I once failed a class because I did not create any documentation to go with the program I had coded. The class was Business Programming - C++. The only assignment for the entire class was to build a database backed program. I choose to do a bookstore inventory program. I wrote the program during the final weekend of classes. When my professor went to grade it, it crashed. I didn't think he would try to enter a string when I was asking for a number. Why would he do that? Because end users would do that, that's why. He gave me an F, not because the program crashed. He expected it to crash. He gave me an F because I didn't provide documentation on how to recover from a crash, or any documentation on how to use the program. I thought it was obvious.

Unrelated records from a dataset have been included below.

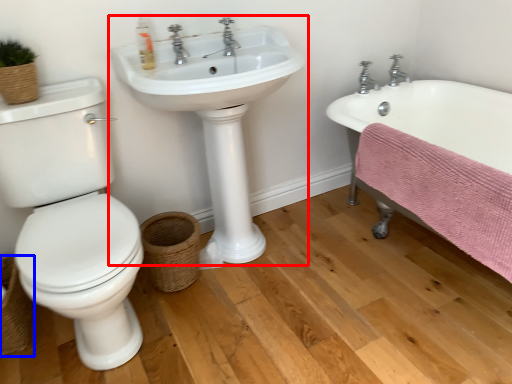 Question: Which object is closer to the camera taking this photo, sink (highlighted by a red box) or basket (highlighted by a blue box)?

Choices:
 (A) sink
 (B) basket

Answer: (A) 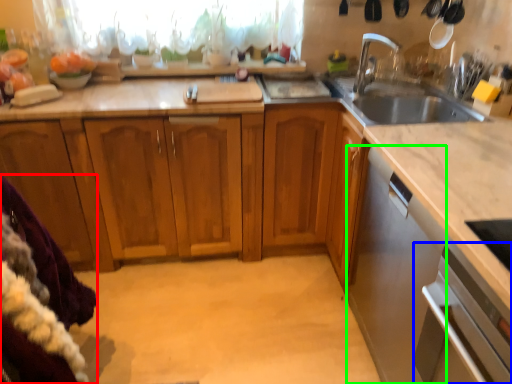 Question: Which is farther away from blanket (highlighted by a red box)? oven (highlighted by a blue box) or dish washer (highlighted by a green box)?

Choices:
 (A) oven
 (B) dish washer

Answer: (B) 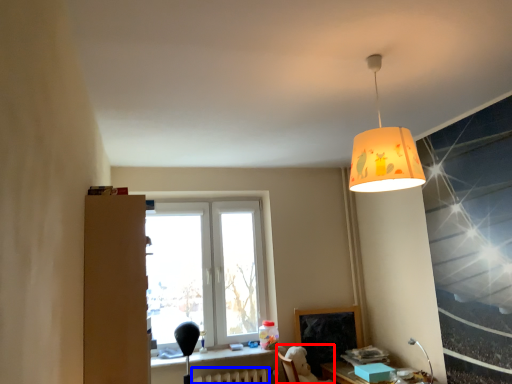 Question: Which point is further to the camera, swivel chair (highlighted by a red box) or radiator (highlighted by a blue box)?

Choices:
 (A) swivel chair
 (B) radiator

Answer: (B) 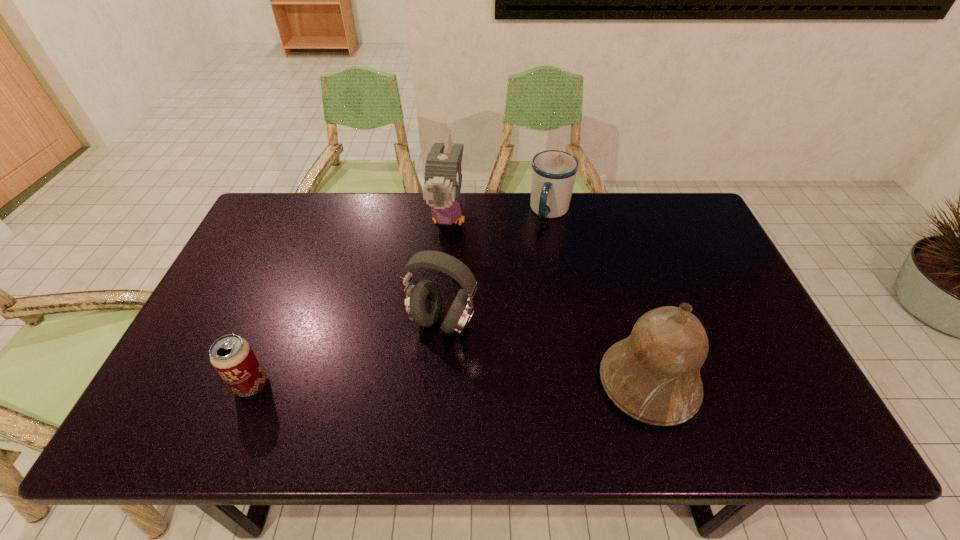 Find the location of `vacant space that satisfies the following two spatial constraints: 1. on the front side of the headset; 2. on the left side of the bird`. vacant space that satisfies the following two spatial constraints: 1. on the front side of the headset; 2. on the left side of the bird is located at coordinates (441, 322). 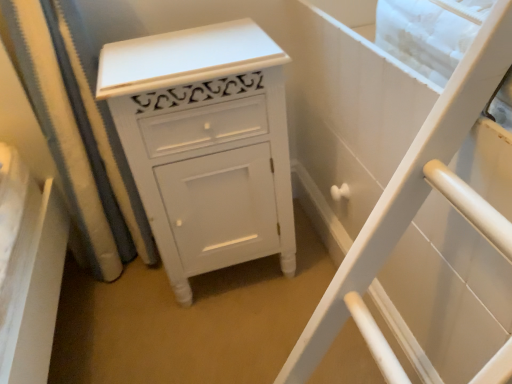 Question: In terms of width, does white fabric shower curtain at left look wider or thinner when compared to white painted wood cabinet at center?

Choices:
 (A) thin
 (B) wide

Answer: (A)

Question: Which is correct: white fabric shower curtain at left is inside white painted wood cabinet at center, or outside of it?

Choices:
 (A) inside
 (B) outside

Answer: (B)

Question: Considering their positions, is white fabric shower curtain at left located in front of or behind white painted wood cabinet at center?

Choices:
 (A) behind
 (B) front

Answer: (A)

Question: Based on their positions, is white painted wood cabinet at center located to the left or right of white fabric shower curtain at left?

Choices:
 (A) right
 (B) left

Answer: (A)

Question: In terms of height, does white painted wood cabinet at center look taller or shorter compared to white fabric shower curtain at left?

Choices:
 (A) tall
 (B) short

Answer: (B)

Question: Based on their sizes in the image, would you say white painted wood cabinet at center is bigger or smaller than white fabric shower curtain at left?

Choices:
 (A) big
 (B) small

Answer: (A)

Question: Is white painted wood cabinet at center in front of or behind white fabric shower curtain at left in the image?

Choices:
 (A) front
 (B) behind

Answer: (A) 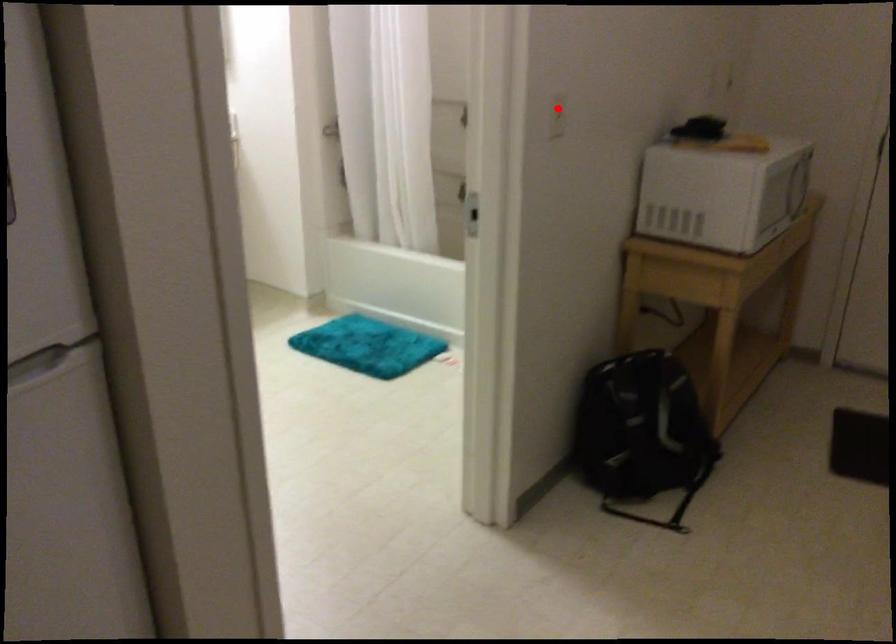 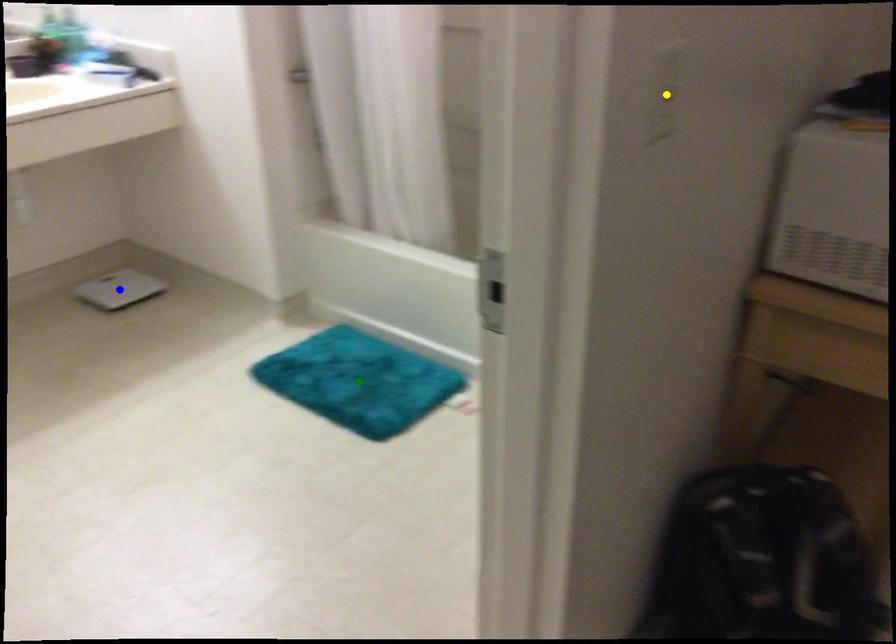 Question: I am providing you with two images of the same scene from different viewpoints. A red point is marked on the first image. You are given multiple points on the second image. In image 2, which mark is for the same physical point as the one in image 1?

Choices:
 (A) blue point
 (B) green point
 (C) yellow point

Answer: (C)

NOTHING is obvious to a user, lesson learned.
As I progressed through school, documentation was always a key part of whatever programming, web design, or software development class I was taking. Comments in code? Better be there, or points off your assignment. Wireframes for your webpage....half of the assignments for one of my classes.
At one of the jobs I've had, I asked if there was any documentation for the program I was going to be working on. I was laughed at. For another project the user manual was five years old, which is way out of date, and I was told that there was no point in referring to it at all.  I'm sure that this is not the case at every company, but most of my co-workers seemed to think that this was totally normal.
I think that documentation is a very important part of a project. This is why a significant portion of some classes are spent on how to do documentation correctly. I really wish we had a design document for my current project. Not so that I know what I'm supposed to do doing, I already know that, but so that I can point to it and say, "this is why the program was created this way". Documentation takes time to create though, and time is money. I work in what I feel is a volatile environment, one where changes to program requirements seem to happen on a regular basis. This is not a productive environment to code in, at all. This is usually the result of the customer not knowing exactly what it is they want, or the lack of a design document and a process to go through to get something changed on it. But what’s done is done and there isn't really a good way to go back and fix it. Not without moving backwards, which is something you never want to do. It kills morale, and in the case of doing contract work, makes it seem like you've wasted time and money. So the solution is to keep trucking forward.
So why don't we start doing documentation? Spend a little less time on coding in order to get our documentation to where it should be? Because of the volatile environment. Trying to document something in such an environment is a bit of a time waster. I know because I tried. I wrote on documentation on a process. It took me between a week and a week and a half to get it the way I wanted (wasn't the only I was working through, so less than 40 hours). Within a month, it was out of date and needed to be updated. Now, do I spend another week to change it, just to have it go out of date on me again? The process it was documenting was a relatively minor one, and would only eat up a day of my time to explain or show how to set something up. We have a pretty small team and this process wouldn't have to be gone through many times by the same person. So, it was decided that this particular piece of documentation was more trouble than it was worth.
I'm not saying that documentation isn't important. I think it's extremely important in getting a project off the ground. However, once a project has gained some stream, the usefulness is diminished to the point where the time spent to create new documentation hampers the ability to make progress. The classes I took where we were forced to create wireframes for our web applications or programs before we started working on any actual code were dead on. Not just with how important documentation is, but at what stage it should be done. In the beginning of the project, on the upstream, where changes are easy to make because there isn't much to change. It should be part of the overhead cost of doing a project, not an ongoing cost, because the ongoing cost is so much more expensive.
So...documentation is good, as long as it’s done as soon as possible and isn't subject to change very often. Otherwise, it’s really more trouble than it’s worth, as out-of-date and wrong documentation is often worse than no documentation at all since it can lead people astray and waste their time. And time is money.

Tuesday, April 16, 2013

Almost a whole year later...

It's been almost a year since I've graduated from UCF and started working at my current job. The academic world and the professional world of programming are similar but different at the same time.  I still know many people who are still in college studying programming (or soon will I hope). They are sometimes baffled by the way things are done where I work as opposed to how things are done in the classroom. This isn't to say that the classroom way is wrong, or that the way its done where I work at is wrong, they are just different. This is mostly because of the priority shift of what is ideal in the classroom setting as opposed to the more realistic or "cheaper" way things are done in the workplace. I'm just going to sum up some of the differences I've noticed thus far here and in the future go into further detail of each. These are my own unique experiences and I'm sure aren't the same everywhere.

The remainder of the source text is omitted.